Blob – Schrecken ohne Namen (USA 1958)

blob-schrecken-ohne-namen„Beware of the Blob it creeps and leaps / And glides and slides across the floor / Right through the door and all around the wall / A spotch, a blotch be careful of the Blob.” – der Text des Titelsongs

Der schrecken hat einen Namen. Oder auch nicht, sofern man dem deutschen Titel von „The Blob“ glauben schenken mag. Was auch immer man aber von einem B-Film der Science-Fiction erwartet, dieser erfüllt es. Da sind Cabriofahrten vor Studiohintergrund, natürlich inklusive im Ventilatorhauch wehendem Haar, amüsantes Schauspiel und charmante Tricks. Die Hauptrolle, im Übrigen seine erste, spielt ein gewisser Steven McQueen („Papillon“), der ohne das ´n´ im Vornamen zu einer Weltkarriere ausholen sollte. Von der legendären Coolness war er Ende der Fünfziger aber noch weit entfernt.

Sein späterer Starruhm dient dem hübsch altmodischen Streifen noch immer, schließlich beugt er der Vergessenheit vor. Denn der von Irvin S. Yeaworth Jr. („Mördersaurier“) günstig abgedrehte Klassiker um ein schleimiges Gezücht aus dem Weltall unterhält prächtig. Viel mehr als sporadischen Thrill von vorgestern und üppige Dialoge braucht es dazu nicht. Alles dreht sich um einen zur Erde herniedergegangenen Meteoriten, in dessen Innern sich eine zähflüssige Substanz findet, die sich bald als nimmer satter Organismus entpuppt. Und der wächst mit jedem absorbierten Opfer.

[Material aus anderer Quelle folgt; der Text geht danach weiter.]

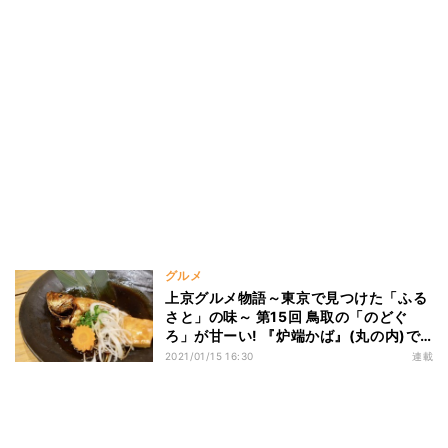
グルメ
上京グルメ物語～東京で見つけた「ふる
さと」の味～ 第15回 鳥取の「のどぐ
ろ」が甘ーい! 『炉端かば』(丸の内)で
じゃんこと食べよう
2021/01/15 16:30
連載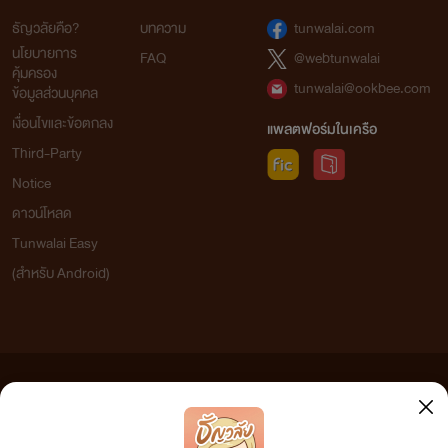
ธัญวลัยคือ?
บทความ
tunwalai.com
นโยบายการ
FAQ
@webtunwalai
คุ้มครอง
tunwalai@ookbee.com
ข้อมูลส่วนบุคคล
เงื่อนไขและข้อตกลง
แพลตฟอร์มในเครือ
Third-Party
Notice
ดาวน์โหลด
Tunwalai Easy
(สำหรับ Android)
ข้อความที่ท่านได้อ่านจากเว็บไซต์นี้เกิดจากการเขียนโดยสาธารณชนและเผยแพร่โดยอัตโนมัติ ผู้ดูแล
เว็บไซต์แห่งนี้ไม่ได้เห็นด้วยและไม่ขอรับผิดชอบต่อข้อความใดๆ ทั้งสิ้น ดังนั้นผู้อ่านทุกท่านโปรดใช้
วิจารณญาณในการกลั่นกรองด้วยตนเอง และหากท่านพบข้อความใดๆ ที่ขัดต่อกฎหมายและศีลธรรม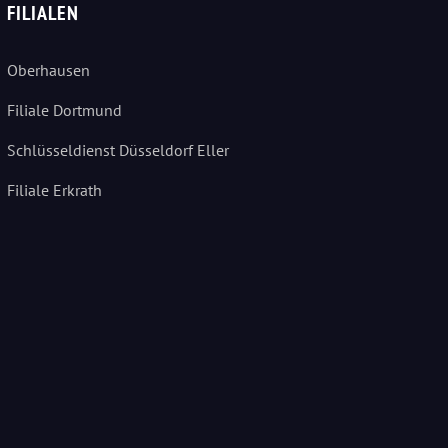
FILIALEN
Oberhausen
Filiale Dortmund
Schlüsseldienst Düsseldorf Eller
Filiale Erkrath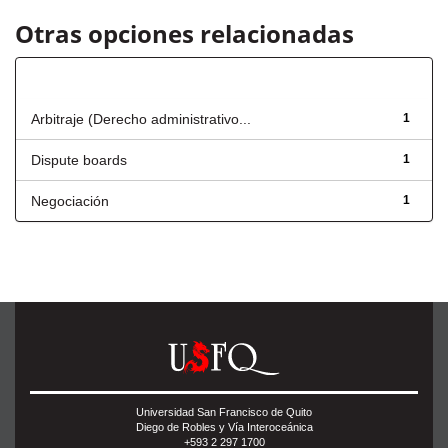
Otras opciones relacionadas
Título
Arbitraje (Derecho administrativo...
1
Dispute boards
1
Negociación
1
Universidad San Francisco de Quito
Diego de Robles y Vía Interoceánica
+593 2 297 1700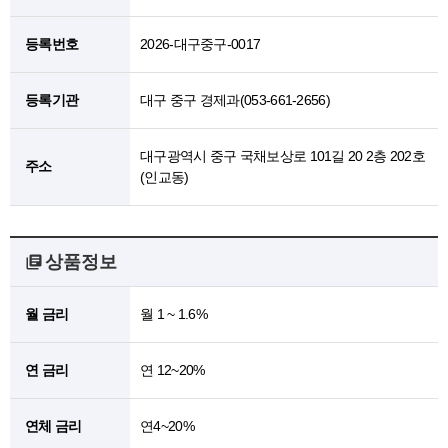
등록번호
2026-대구중구-0017
등록기관
대구 중구 경제과(053-661-2656)
대구광역시 중구 국채보상로 101길 20 2층 202호
주소
(인교동)
상품정보
월 금리
월 1 ~ 1.6%
연 금리
연 12~20%
연체 금리
연4~20%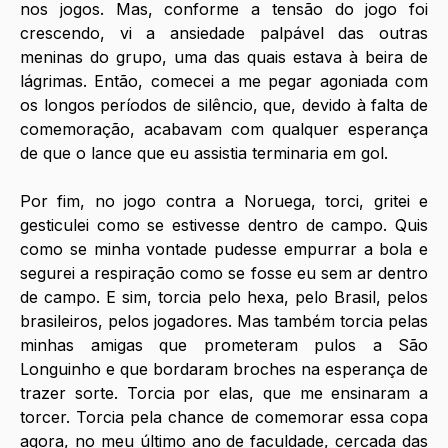
nos jogos. Mas, conforme a tensão do jogo foi 
crescendo, vi a ansiedade palpável das outras 
meninas do grupo, uma das quais estava à beira de 
lágrimas. Então, comecei a me pegar agoniada com 
os longos períodos de silêncio, que, devido à falta de 
comemoração, acabavam com qualquer esperança 
de que o lance que eu assistia terminaria em gol.
Por fim, no jogo contra a Noruega, torci, gritei e 
gesticulei como se estivesse dentro de campo. Quis 
como se minha vontade pudesse empurrar a bola e 
segurei a respiração como se fosse eu sem ar dentro 
de campo. E sim, torcia pelo hexa, pelo Brasil, pelos 
brasileiros, pelos jogadores. Mas também torcia pelas 
minhas amigas que prometeram pulos a São 
Longuinho e que bordaram broches na esperança de 
trazer sorte. Torcia por elas, que me ensinaram a 
torcer. Torcia pela chance de comemorar essa copa 
agora, no meu último ano de faculdade, cercada das 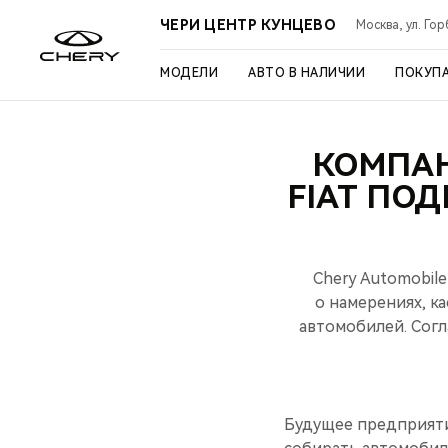
ЧЕРИ ЦЕНТР КУНЦЕВО
Москва, ул. Го
МОДЕЛИ
АВТО В НАЛИЧИИ
ПОКУП
КОМПАН
FIAT ПО
Chery Automobile
о намерениях, к
автомобилей. Согл
Будущее предприятие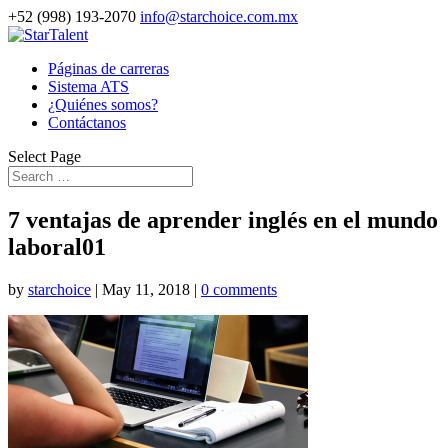
+52 (998) 193-2070
info@starchoice.com.mx
Páginas de carreras
Sistema ATS
¿Quiénes somos?
Contáctanos
Select Page
7 ventajas de aprender inglés en el mundo
laboral01
by
starchoice
|
May 11, 2018
|
0 comments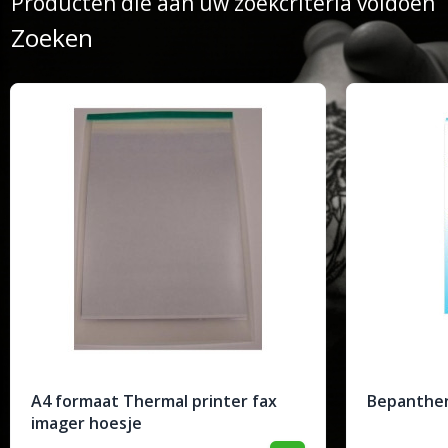
Producten die aan uw zoekcriteria voldoen
Zoeken
A4 formaat Thermal printer fax
Bepanthen
imager hoesje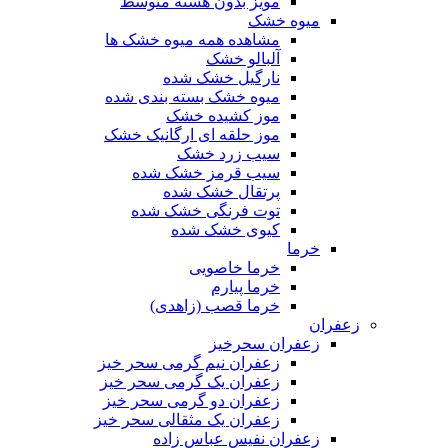
مویز بدون هسته متوسط
میوه خشک
مشاهده همه میوه خشک ها
آلبالو خشک
نارگیل خشک شده
میوه خشک بسته بندی شده
موز کشیده خشک
موز حلقه ای ارگانیک خشک
سیب زرد خشک
سیب قرمز خشک شده
پرتقال خشک شده
توت فرنگی خشک شده
کیوی خشک شده
خرما
خرما خاصویی
خرما پیارم
خرما قصب (زاهدی)
زعفران
زعفران سحرخیز
زعفران نیم گرمی سحر خیز
زعفران یک گرمی سحر خیز
زعفران دو گرمی سحر خیز
زعفران یک مثقالی سحر خیز
زعفران نفیس عباس زاده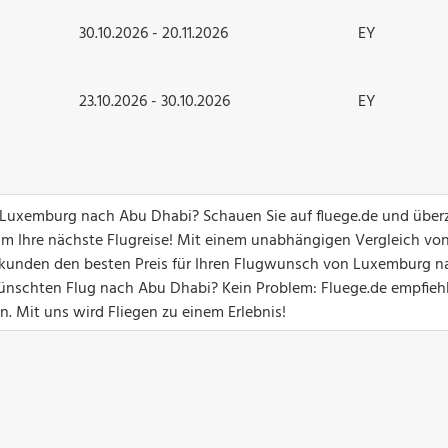
30.10.2026 - 20.11.2026
EY
23.10.2026 - 30.10.2026
EY
on Luxemburg nach Abu Dhabi? Schauen Sie auf fluege.de und übe
um Ihre nächste Flugreise! Mit einem unabhängigen Vergleich vo
 Sekunden den besten Preis für Ihren Flugwunsch von Luxemburg n
nschten Flug nach Abu Dhabi? Kein Problem: Fluege.de empfiehl
n. Mit uns wird Fliegen zu einem Erlebnis!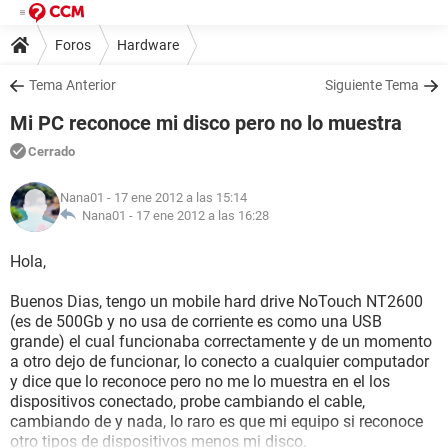
Foros
Hardware
Tema Anterior
Siguiente Tema
Mi PC reconoce mi disco pero no lo muestra
Cerrado
Nana01
- 17 ene 2012 a las 15:14
Nana01 -
17 ene 2012 a las 16:28
Hola,
Buenos Dias, tengo un mobile hard drive NoTouch NT2600
(es de 500Gb y no usa de corriente es como una USB
grande) el cual funcionaba correctamente y de un momento
a otro dejo de funcionar, lo conecto a cualquier computador
y dice que lo reconoce pero no me lo muestra en el los
dispositivos conectado, probe cambiando el cable,
cambiando de y nada, lo raro es que mi equipo si reconoce
otro tipos de dispositivos menos mi disco.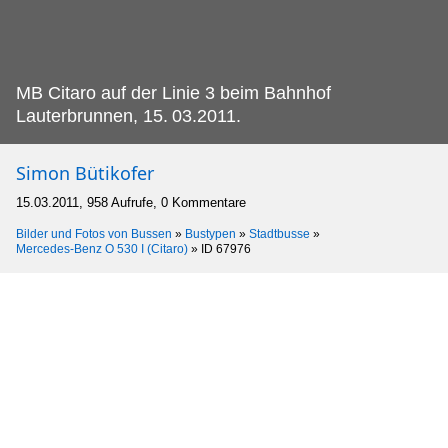
MB Citaro auf der Linie 3 beim Bahnhof
Lauterbrunnen, 15.
03.2011.
Simon Bütikofer
15.03.2011, 958 Aufrufe, 0 Kommentare
Bilder und Fotos von Bussen
»
Bustypen
»
Stadtbusse
»
Mercedes-Benz O 530 I (Citaro)
»
ID 67976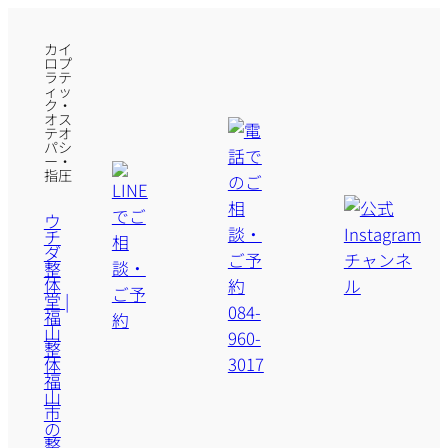
カイ
ロプ
ラテ
ィッ
ク・
オス
テオ
パシ
ー・
指圧
ウ
チ
ダ
整
体
堂 |
福
山
整
体
福
山
市
の
整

Die Bewohner einer US-Kleinstadt geraten damit in akute Lebensgefahr. Nur will den Ausführungen des jungen Steve (McQueen) und seiner Flamme, Rektorstochter Jane (Aneta Corsaut, „Der Bohrmaschinenkiller“), niemand glauben. Am wenigsten Polizist Bert (John Benson, „In 80 Tagen um die Welt“), der einen groß angelegten Streich der Halbstarken des idyllischen Ortes vermutet. Auf sich allein gestellt suchen die Jugendlichen Beweise für ihre Entdeckung. Doch selbst als die Bedrohung nicht mehr zu übersehen ist, bleibt guter Rat teuer. Denn wie soll man einem Monster beikommen, das gegen jede Gewaltzuwendung immun zu sein scheint?

Die launige Musik der Anfangstitel überträgt ihr Spaßpotential auf das Gesamtwerk. Entsprechend sollte man nicht nach mehr als einem trashigen Billigfilm suchen, wenn aus Kostengründen ein Feuer vorenthalten wird oder Janes kleinkindlicher Bruder im Strampelanzug mit Platzpatronen gegen das Monster vorgeht. „The Blob“ ist ein harmloser Vertreter seiner Art, gebettet in ein kleinbürgerliches Weltbild und glasiert mit possierlicher Einfalt. Eindruck hinterließ das Glanzstück des Autokinos dennoch. Eine Fortsetzung und ein Remake folgten, was auf lange Sicht sicher nicht der letzte Auftritt des formlosen Blob gewesen sein mag.